Wednesday, 6 January 2010

Brand New Year, Same Old Story.

With the Daily Mail announcing a mini Ice Age this morning in their own inimitable style it seems as good a time as any to post the story of my latest trip.
The 2nd of January, a dusting of snow on the ground and thoroughly Christmassed up to the eyeballs it was a relief to arrange a short trip to our old stomping ground on the river Leam at Hunningham with Phil.

Common sense should probably have prevailed but to be honest I haven't fished for ages and was keen to get out, a bit of cold weather wasn't going to stop me and Phil, well Phil's as daft as I am!

The river itself was more or less at normal Winter levels, very cold and the colour of tea; not ideal in my view especially with the likelihood of road salt, snow water and God knows what else running through but hey ho, fishing is fishing!

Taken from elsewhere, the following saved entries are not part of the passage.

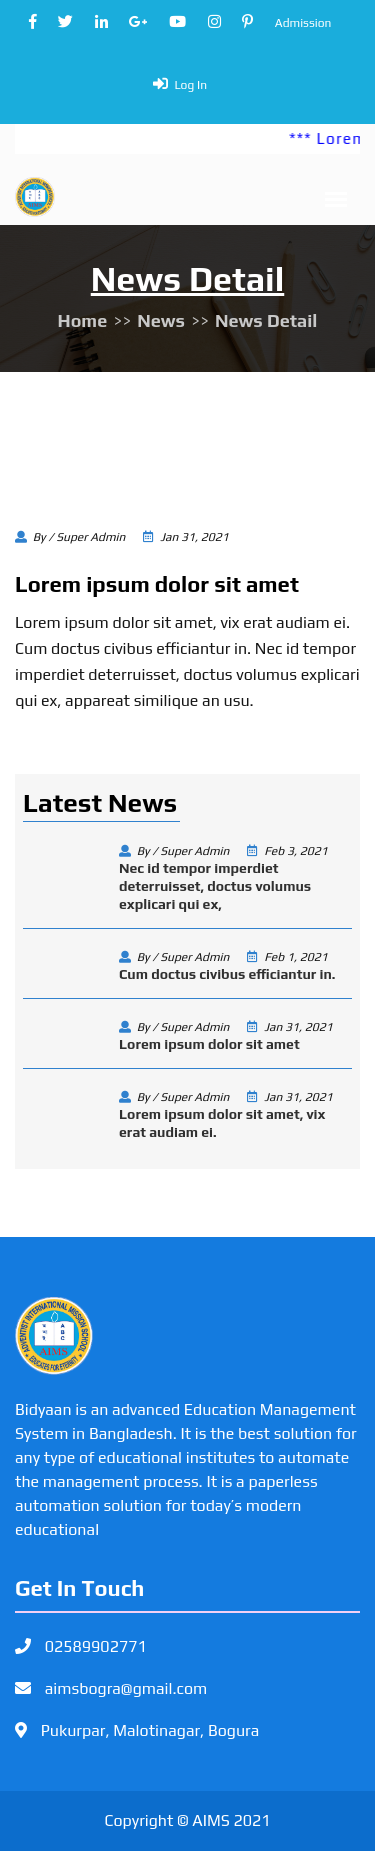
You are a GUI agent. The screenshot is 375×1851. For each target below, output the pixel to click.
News (161, 320)
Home (83, 320)
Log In (190, 85)
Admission (303, 23)
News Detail (266, 320)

During our school years most Sundays from November to March were spent on this particular stretch and it is fair to say we knew it like the backs of our hands but how it's changed since then. Flood management by Severn Trent Water during the eighties meant that the Leam was kept free of obstructions, I remember in particular the ruthless pollarding programme which left the Willows at Offchurch little more than lifeless stumps and in the Hunningham area the banks were dug back with the use of a JCB into miles of steep, slippery bare earth, Fishery Management at its worst! Gladly it seems that the waterway hasn't been touched since and far from the relatively featureless stretch we fished as kids it has become a wilderness of fallen trees and rafts of debris with a likely fish holding feature in every swim.

Phil has stayed in touch with the fishing here by making an annual pilgrimage each Winter and he told me to forget about the big roach and sizable chub of old as the stretch now has a good head of small chub. The plan that had emerged during our earlier telephone conversation was to target chub with bread but to also have a dabble with lobworms to try for a big perch or two (they must be there somewhere), this plan was scuppered somewhat when Lanes didn't have any Lobs and we found ourselves sharing a tub of very sorry looking red worms produced by someone called Mr Worms (I suspect that's not his real name).

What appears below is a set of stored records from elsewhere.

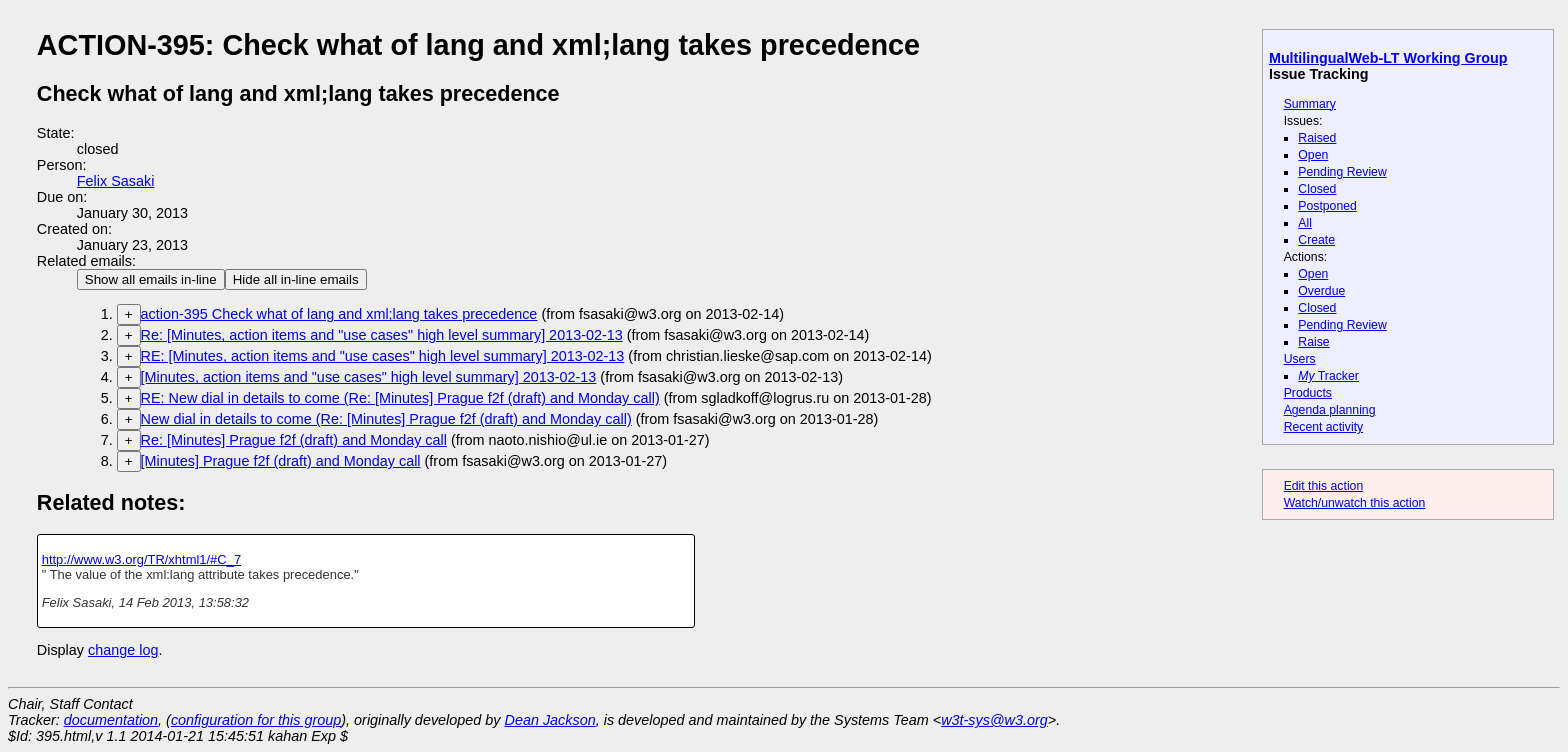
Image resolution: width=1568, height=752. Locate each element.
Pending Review (1342, 172)
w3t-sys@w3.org (994, 720)
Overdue (1321, 291)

As things turned out the fishing was pretty much as dire as the weather, my main mistake was not listening to Phil's advice, I largely ignored the feature filled pegs and made a beeline for a long straight at the furthest end of the stretch, a straight of some three hundred yards in length with even flow and depth which comes off a sharp bend in the river, a straight which screams roach and, indeed, when I knew the river they were here in numbers and ranged from eight ounces to two pounds in weight but alas, as Phil had already warned, there were none to be found on this occasion.

While I stuck it out for my roach Phil was busy trying different swims (as I should have done) and was rewarded for his efforts with a solitary one pound chub.

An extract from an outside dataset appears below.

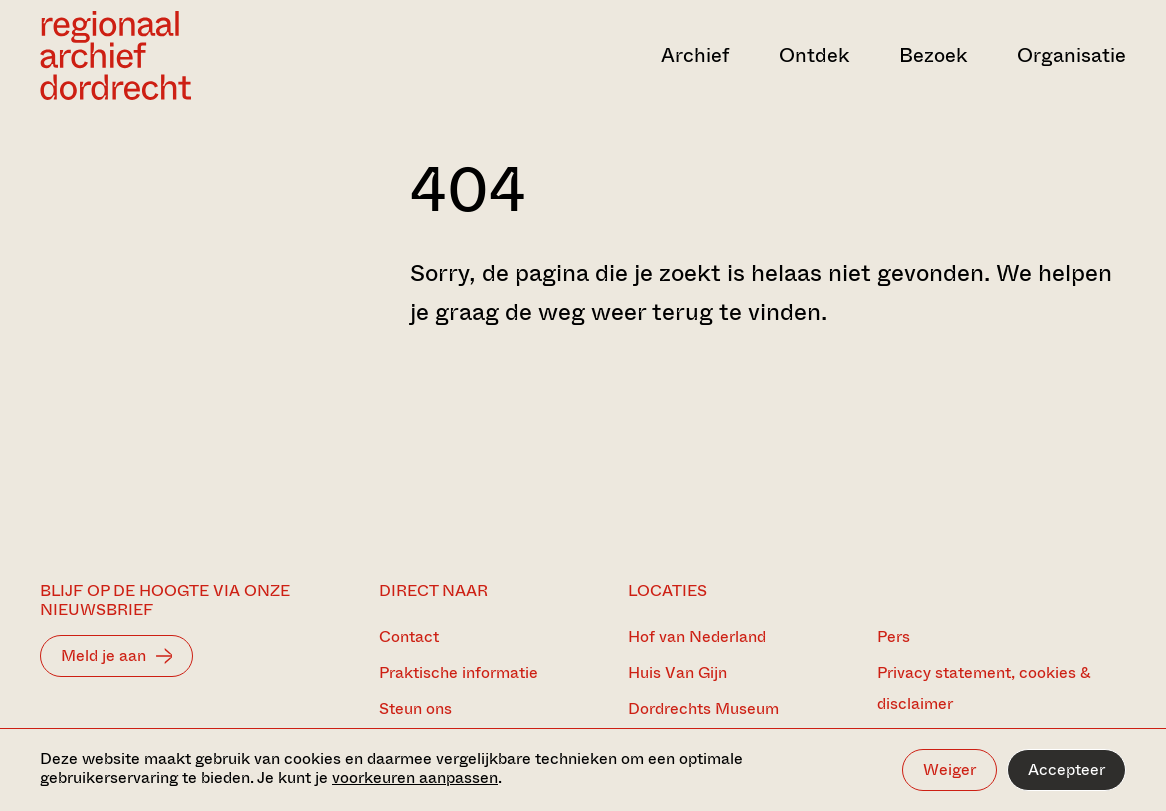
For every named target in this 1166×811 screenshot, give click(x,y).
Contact (409, 636)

Despite the disappointing result it was good to revisit the scene of so many good days, it was here I caught my first chub over three pounds and my first two pound roach, I even had a five pound bream on the last day of the season once and it was here we amused ourselves by building a fantastic snow man on a particularly slow Winters day, here where Phil was forced to swim to the bottom of the deepest hole to retrieve his umbrella on a windy March evening (how I laughed) and here where we were forced to smash holes in ice three inches thick in order to fish on what I would call a proper Winters day, probably during the last Ice Age.